Would it be the pro hoof supplement+ yea-sacc? would she also need a vitamin/mineral supplement or would this be supplied by the pro hoof?


----------



## Oberon (25 November 2011)

samlf said:



			Hmm interesting read! I am just about to run out of pink powder, what would the best alternative to be (especially for a horse with slightly 'sloppy' poo!)?
Would it be the pro hoof supplement+ yea-sacc? would she also need a vitamin/mineral supplement or would this be supplied by the pro hoof?
		
Click to expand...

The main, helpful, ingredients of PP are brewer's yeast and magnesium. Brewer's yeast is just a bacteria aid for the gut and magnesium is essential for over 300 actions in the body.
These are available much cheaper elsewhere than NAF.
I've actually abandoned Brewer's Yeast in favour of Yea-sacc (more expensive but I use less of it) after supplies of BY became sporadic last year.

Re Pro Hoof, it has a digestive aid in it and it's designed to be fed alongside forage as a complete diet. Just mix it into something neutral (like Fast Fibre or unmolassed beet or a hay/straw chaff) and that should be all you need.
If you want more shine for the coat (as well as gut muculage and joint health) then add micronised linseed - wonderful stuff. All the goodness of Dr Green without the sugar


----------



## samlf (25 November 2011)

Oberon said:



			The main, helpful, ingredients of PP are brewer's yeast and magnesium. Brewer's yeast is just a bacteria aid for the gut and magnesium is essential for over 300 actions in the body.
These are available much cheaper elsewhere than NAF.
I've actually abandoned Brewer's Yeast in favour of Yea-sacc (more expensive but I use less of it) after supplies of BY became sporadic last year.

Re Pro Hoof, it has a digestive aid in it and it's designed to be fed alongside forage as a complete diet. Just mix it into something neutral (like Fast Fibre or unmolassed beet or a hay/straw chaff) and that should be all you need.
If you want more shine for the coat (as well as gut muculage and joint health) then add micronised linseed - wonderful stuff. All the goodness of Dr Green without the sugar

Click to expand...

That's great thanks very much! So the best option would be the pro hoof+ micronised linseed (she is quite poor at the moment so definitely needs some form of conditioning feed), and the digestive aid in the pro hoof should mean I wont need to add extra probiotic?


----------



## TigerTail (25 November 2011)

Bingo


----------



## Oberon (25 November 2011)

samlf said:



			That's great thanks very much! So the best option would be the pro hoof+ micronised linseed (she is quite poor at the moment so definitely needs some form of conditioning feed), and the digestive aid in the pro hoof should mean I wont need to add extra probiotic?
		
Click to expand...

I'd imagine so but you are welcome to add BY or Yea-sacc alongside. That won't do any harm at all.

If she's poor then Fast Fibre and unmolassed beet would put weight on (slowly) without messing up her gut.
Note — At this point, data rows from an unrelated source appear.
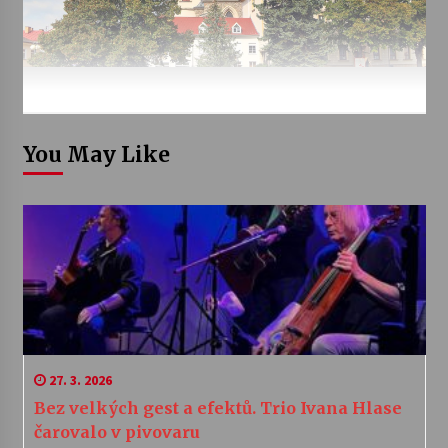
You May Like
27. 3. 2026
Bez velkých gest a efektů. Trio Ivana Hlase
čarovalo v pivovaru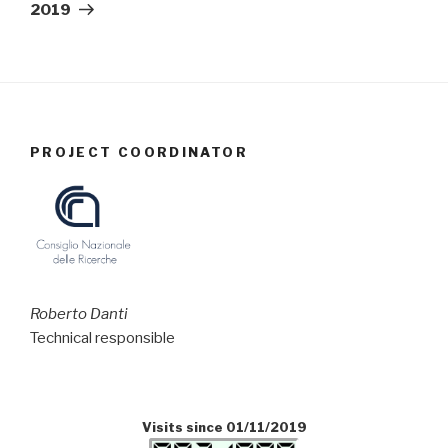
2019
PROJECT COORDINATOR
Roberto Danti
Technical responsible
Visits since 01/11/2019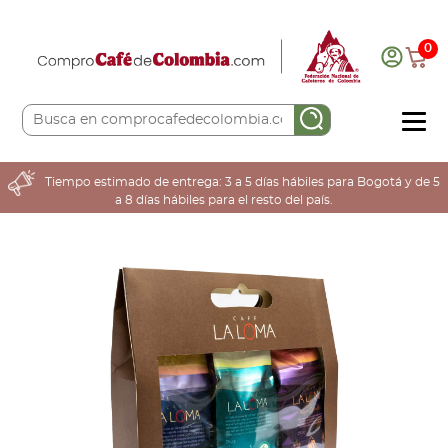
0
COMPRA AQUÍ
Tiempo estimado de entrega: 3 a 5 días hábiles para Bogotá y de 5
a 8 días hábiles para el resto del país.
COLOMBIA CAFETERA
ACERCA DE
Sabores
Tostiones
Preparación
Molienda
Atributos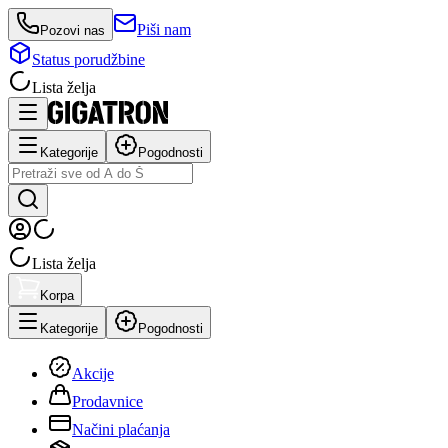
Piši nam
Pozovi nas
Status porudžbine
Lista želja
Kategorije
Pogodnosti
Lista želja
Korpa
Kategorije
Pogodnosti
Akcije
Prodavnice
Načini plaćanja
Please try to avoid alfalfa if possible
If energy is required, then a small cup of oats would help (don't worry, it won't send her nuts).


----------



## Echo Bravo (25 November 2011)

Makes you wonder how horses survived before all this rubbish was put in front of us. Did use seaweed supplement for a while and stopped, guess what my horses coats are still as shiney and they haven't changed at all in their behaviour.


----------



## skint1 (25 November 2011)

Our boy is on Pink Powder, maybe i will switch him on to brewer's yeast instead?


----------



## Fahrenheit (25 November 2011)

henryhorn said:



			The only thing I will say in reply is one thing..It appears to work...!
We feed it and it's been brilliant at getting weight on horses who lose condition. 
If you read all the feedsack and supplement labels it's highly likely you will find something you don't approve of. Me, I prefer to look at the condition of the horses we have, that's the true test.
		
Click to expand...

I agree with this.
Having seen the difference Pink Powders made to a mare the vet diagnosed with IBS (who had to have most her tail cut off to help keep her clean her diarrhoea was so bad!) but couldn't have the necessary treatment because she was infoal, I will carry on using it! By the time she could have the treatment the vet was so impressed with her progress since she was on Pink Powders, he told us to carry on with them and he wouldn;t give her steriods unless she went down hill again. I am not a big supplement person. In my feed room you'll find electrolytes, Pink Powders and maybe some oil and thats it!


----------



## horseandshoes77 (25 November 2011)

Well havent read all the replys but i have used this for few months and noticed a good diff after use but then found a good cheaper source to buy the ingredience in ur black column lol...brewers yeast msm in pure form etc and since feeding these its cheaper and same good results.


----------



## scrunchie (25 November 2011)

Oberon said:



			Not necessary. I share your frustration with feed companies

However wish to point out that Pink Powder is the lesser of many other evils.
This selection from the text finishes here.